PILKADA 2020 & KOTAK KOSONG, BAGAIMANA GIBRAN DI SOLO ?
KoranJokowi.con, Bandung : UU No. 10 Tahun 2016 tentang Pilkada mensyaratkan partai atau gabungan partai bisa mengusung pasangan calon jika memiliki minimal 20% kursi DPRD. Sedangkan calon perseorangan wajib mengumpulkan dukungan antara 6,5-10 % dari jumlah masyarakat yang tercatat dalam daftar pemilih tetap (DPT).
Pastinya ini tidak semudah mengunyah ‘permen-karet’, karena banyak parpol yang tidak punya calon ‘mumpuni’, sehingga figur artis pun dirasa cukup untuk menaikan popularitas parpol, kalau pun terlihat ‘asal ngetop’. Kalau memang ‘kredibel Itu lain soal son, lah..kalau asal ngetop’ dan asal comot?
Semua karena proses kaderisasi di partai politik belum baik sehingga ikut mempengaruhi tren kenaikan calon tunggal dalam Pilkada.
Saat Pilkada, Parpol harus berkoalisi untuk mencari figur yang potensi menangnya besar, kalau pun bukan ‘kader sejati.
Dan ini menjadi pembenaran sebuah koalisi parpol dalam Pilkada, dan peluang calon tunggal untuk menang pun sangat besar. Namun, Pilwalkot Makasar tahun 2018 menjadi satu bukti bahwa calon tunggal pun bisad dibuat’tekuk-lutut oleh kotak kosong.
Tahun 2020 akan ada 270 Pilkada (Gubernur, Bupati dan Walikota) & tren kemunculan calon tunggal pun niscaya meningkat. Jika di Pilkada 2015 calon tunggal-nya hanya ada di tiga daerah. Maka Seiring waktu Jumlahnya menaik menjadi 9 daerah (2017), 16 daerah (2018), dan 27 daerah (2020). Semua adalah konsekwensi adanya syarat mencalonkan yang tinggi baik dari jalur partai maupun perseorangan.

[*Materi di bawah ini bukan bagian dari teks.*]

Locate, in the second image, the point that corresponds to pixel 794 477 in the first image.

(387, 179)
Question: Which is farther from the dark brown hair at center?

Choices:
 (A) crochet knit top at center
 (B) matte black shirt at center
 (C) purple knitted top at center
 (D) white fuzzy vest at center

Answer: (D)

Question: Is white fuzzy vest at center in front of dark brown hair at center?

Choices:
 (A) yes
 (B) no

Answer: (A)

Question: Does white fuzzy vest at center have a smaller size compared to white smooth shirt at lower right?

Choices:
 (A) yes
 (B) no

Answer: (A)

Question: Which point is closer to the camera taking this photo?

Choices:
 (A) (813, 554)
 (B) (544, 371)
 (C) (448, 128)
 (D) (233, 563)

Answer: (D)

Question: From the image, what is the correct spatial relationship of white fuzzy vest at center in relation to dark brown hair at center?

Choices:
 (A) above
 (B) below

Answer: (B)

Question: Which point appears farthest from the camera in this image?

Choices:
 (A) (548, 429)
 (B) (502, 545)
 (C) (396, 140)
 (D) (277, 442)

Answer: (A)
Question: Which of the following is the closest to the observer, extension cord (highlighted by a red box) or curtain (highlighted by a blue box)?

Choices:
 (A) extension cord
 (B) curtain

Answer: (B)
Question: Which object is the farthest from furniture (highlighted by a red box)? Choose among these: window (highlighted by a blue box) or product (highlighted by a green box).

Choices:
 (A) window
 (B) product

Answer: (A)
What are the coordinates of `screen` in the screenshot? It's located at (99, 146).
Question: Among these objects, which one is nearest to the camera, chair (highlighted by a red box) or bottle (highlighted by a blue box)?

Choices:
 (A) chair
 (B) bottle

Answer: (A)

Tingginya kemenangan calon tunggal, dipengaruhi minimnya informasi dan edukasi pada masyarakat bahwa calon tersebut tidak wajib dipilih. Ada ketidak-setaraan perlakuan dari penyelenggara Pemilu antara calon tunggal dan kotak kosong.

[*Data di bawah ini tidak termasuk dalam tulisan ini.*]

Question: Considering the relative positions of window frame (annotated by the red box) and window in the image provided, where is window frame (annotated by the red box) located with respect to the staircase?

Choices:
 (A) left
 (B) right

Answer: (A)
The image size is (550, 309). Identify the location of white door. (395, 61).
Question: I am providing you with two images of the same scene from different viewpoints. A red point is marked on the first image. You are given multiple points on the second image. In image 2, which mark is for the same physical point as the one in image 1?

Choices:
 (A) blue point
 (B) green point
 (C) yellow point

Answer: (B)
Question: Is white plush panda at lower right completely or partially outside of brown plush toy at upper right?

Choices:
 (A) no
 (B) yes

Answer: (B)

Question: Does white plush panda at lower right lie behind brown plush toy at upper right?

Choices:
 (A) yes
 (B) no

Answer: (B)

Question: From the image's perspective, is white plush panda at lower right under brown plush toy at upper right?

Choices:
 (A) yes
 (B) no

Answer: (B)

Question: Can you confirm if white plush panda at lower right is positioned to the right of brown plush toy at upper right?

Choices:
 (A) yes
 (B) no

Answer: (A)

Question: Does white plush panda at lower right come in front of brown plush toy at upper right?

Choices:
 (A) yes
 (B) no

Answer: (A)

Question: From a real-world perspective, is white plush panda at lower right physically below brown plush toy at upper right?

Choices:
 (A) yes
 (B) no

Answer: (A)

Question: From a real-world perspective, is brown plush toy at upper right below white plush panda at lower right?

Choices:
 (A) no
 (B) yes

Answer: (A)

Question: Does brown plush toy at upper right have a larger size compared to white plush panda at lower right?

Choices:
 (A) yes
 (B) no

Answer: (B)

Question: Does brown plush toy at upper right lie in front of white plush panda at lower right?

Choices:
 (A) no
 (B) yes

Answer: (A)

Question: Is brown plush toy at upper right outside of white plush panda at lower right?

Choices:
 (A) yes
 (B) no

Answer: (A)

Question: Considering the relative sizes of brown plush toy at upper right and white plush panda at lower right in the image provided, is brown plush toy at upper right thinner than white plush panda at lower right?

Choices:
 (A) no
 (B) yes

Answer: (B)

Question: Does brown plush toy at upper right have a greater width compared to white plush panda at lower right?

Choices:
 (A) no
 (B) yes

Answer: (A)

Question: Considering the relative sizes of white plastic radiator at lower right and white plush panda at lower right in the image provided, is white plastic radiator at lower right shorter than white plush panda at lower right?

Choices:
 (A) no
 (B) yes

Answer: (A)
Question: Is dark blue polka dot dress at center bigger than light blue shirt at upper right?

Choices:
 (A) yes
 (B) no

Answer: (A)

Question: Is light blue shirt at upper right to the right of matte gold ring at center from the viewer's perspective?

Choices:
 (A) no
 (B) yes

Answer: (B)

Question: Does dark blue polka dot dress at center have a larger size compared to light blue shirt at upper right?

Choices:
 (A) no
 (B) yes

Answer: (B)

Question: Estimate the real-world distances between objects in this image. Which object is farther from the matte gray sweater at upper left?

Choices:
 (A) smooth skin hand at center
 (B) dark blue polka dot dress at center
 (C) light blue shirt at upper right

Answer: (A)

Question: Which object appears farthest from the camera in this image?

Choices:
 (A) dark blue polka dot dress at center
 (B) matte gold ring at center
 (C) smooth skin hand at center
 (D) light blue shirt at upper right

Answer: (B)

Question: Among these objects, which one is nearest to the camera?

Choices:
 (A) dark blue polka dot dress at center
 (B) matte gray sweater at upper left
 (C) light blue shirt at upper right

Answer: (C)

Seperti diketahui, pasangan calon tunggal Pilkada Kota Makassar 2018 Lalu, Munafri Arifuddin-Andi Rahmatika Dewi (Appi-Cicu) dikalahkan oleh kotak kosong.
Appi-Cicu maju pada Pilkada Makassar dengan usungan 10 partai, yakni Partai Nasdem, Golkar, PDI-P, Gerindra, Hanura, PKB, PPP, PBB, PKS, dan PKPI. Koalisi besar ini mengantongi 43 dari 50 kursi parlemen Makassar. Dari hitung cepat yang dilakukan beberapa lembaga survei, kotak kosong unggul 53% suara.

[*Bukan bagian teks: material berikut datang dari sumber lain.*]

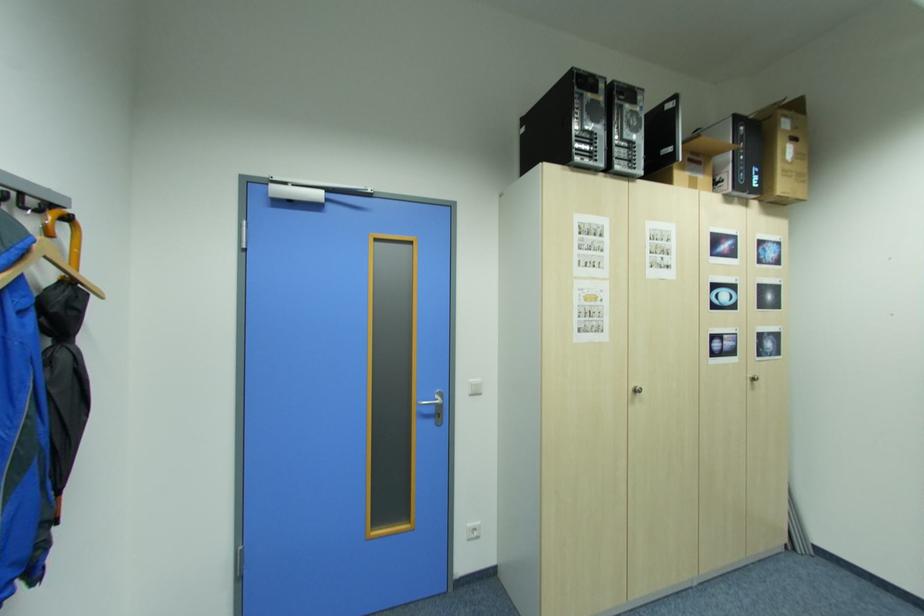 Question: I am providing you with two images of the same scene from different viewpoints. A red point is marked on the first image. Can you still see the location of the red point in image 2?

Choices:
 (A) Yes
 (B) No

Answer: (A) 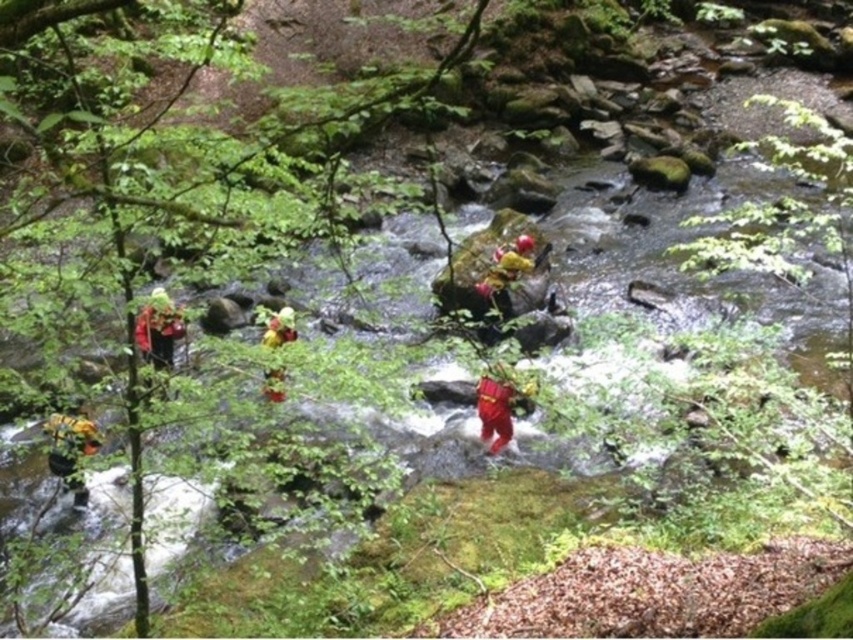 Question: Can you confirm if yellow-orange helmet at lower left is positioned to the right of matte red helmet at left?

Choices:
 (A) no
 (B) yes

Answer: (A)

Question: Which object appears closest to the camera in this image?

Choices:
 (A) yellow-orange helmet at lower left
 (B) matte red helmet at left

Answer: (B)

Question: Which point is closer to the camera taking this photo?

Choices:
 (A) (490, 392)
 (B) (86, 426)

Answer: (B)

Question: Can you confirm if yellow-orange helmet at lower left is bigger than matte yellow helmet at center?

Choices:
 (A) no
 (B) yes

Answer: (B)

Question: Does matte red pants at center appear on the right side of yellow fabric person at center?

Choices:
 (A) no
 (B) yes

Answer: (A)

Question: Based on their relative distances, which object is nearer to the yellow-orange helmet at lower left?

Choices:
 (A) matte red helmet at left
 (B) matte yellow helmet at center
 (C) matte red pants at center
 (D) yellow fabric person at center

Answer: (A)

Sedangkan, calon tunggal Appi-Cicu memperoleh suara sebesar 46%. Dan, Kotak kosong menjadi pesaing Appi-Cicu, setelah KPUD Makassar mendiskualifikasi pasangan petahana, Mohammad Ramdhan Pomanto yang berpasangan dengan Indira Mulyasari Paramusti (Diami) yang berasal dari jalur perseorangan atau independen. Namun di tengah tahapan, terdapat sengketa pilkada yang menyebabkan pasangan Diami terdiskualifikasi.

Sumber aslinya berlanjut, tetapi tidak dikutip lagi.